__Problem to solve__:
From the entries that follow, pick out all lines holding "Khay".

[Stored items]
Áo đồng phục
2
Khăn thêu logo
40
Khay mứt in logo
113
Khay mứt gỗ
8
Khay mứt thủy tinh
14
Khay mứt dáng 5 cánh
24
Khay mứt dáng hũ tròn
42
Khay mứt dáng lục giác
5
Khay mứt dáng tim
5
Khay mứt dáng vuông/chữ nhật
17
...
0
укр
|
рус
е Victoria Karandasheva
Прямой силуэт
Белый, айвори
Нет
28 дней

__Expected answer__:
Khay mứt in logo
Khay mứt gỗ
Khay mứt thủy tinh
Khay mứt dáng 5 cánh
Khay mứt dáng hũ tròn
Khay mứt dáng lục giác
Khay mứt dáng tim
Khay mứt dáng vuông/chữ nhật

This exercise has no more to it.